This section includes considerations and best practices for configuring CloudPools.
CloudPools settings can be changed either on the CloudPools setting tab or on a per-file-pool policy from the OneFS WebUI. It is highly recommended to change these settings on a per-file-pool policy. The following list includes general considerations and best practices for CloudPools settings.
- Encryption: Encryption is an option that can be enabled either on the PowerScale cluster or on ECS. The recommendation is to enable encryption on the PowerScale cluster instead of on ECS. If the average CPU is high (greater than 70%) on the PowerScale cluster, the encryption can be enabled on ECS instead of on the PowerScale cluster. Encryption adds an additional load on the PowerScale cluster. Encryption can also impact the CloudPools archive and recall performance.

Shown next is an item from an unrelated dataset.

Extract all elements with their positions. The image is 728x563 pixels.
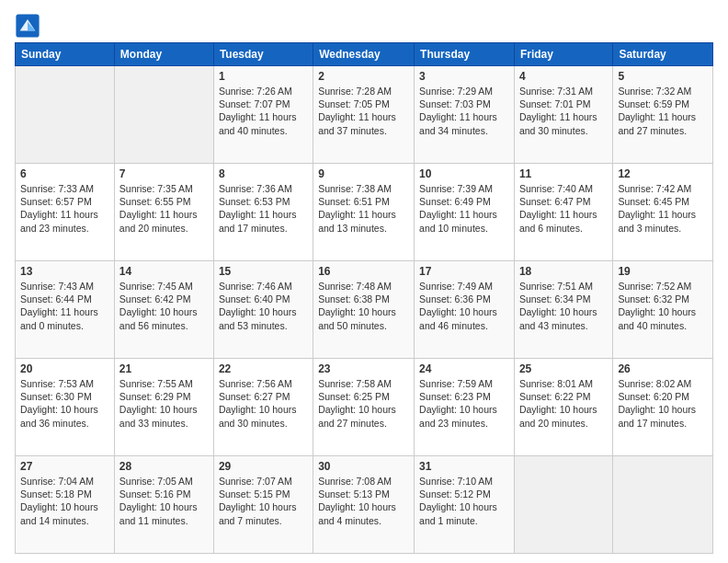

- Compression: Compression is an option that can be enabled on the PowerScale cluster, in which file data is compressed before sending it to ECS. ECS will automatically compress the file data if it has not already been compressed to optimize space utilization. If network bandwidth is a concern, the recommendation is to enable compression on the PowerScale cluster to save network resources. When the compression is disabled on the PowerScale cluster, ECS will automatically compress the file data. Compression adds an additional load on the PowerScale cluster which means it might take more time to archive files from PowerScale storage to ECS.
- Data retention: The recommendation is to explicitly set the data retention for the file data being archived from the PowerScale cluster to ECS. If the SmartLink files are backed up with SyncIQ or NDMP, the data retention defines how long the cloud objects remain on the ECS. Once the retention period has passed, the PowerScale cluster sends a delete command to ECS. The ECS marks the associated cloud objects for deletion. The delete process is asynchronous and the space is not reclaimed until garbage collection completes. This process is a low-priority background process, which might take days to fully reclaim the space depending on how busy the system is.
- Local data cache: If the storage space is limited on the PowerScale cluster, the recommendation is to set lower values for the Writeback Frequency and Cache Expiration. This option reduces the time to keep file data in the local data cache and frees up storage space sooner on the PowerScale cluster.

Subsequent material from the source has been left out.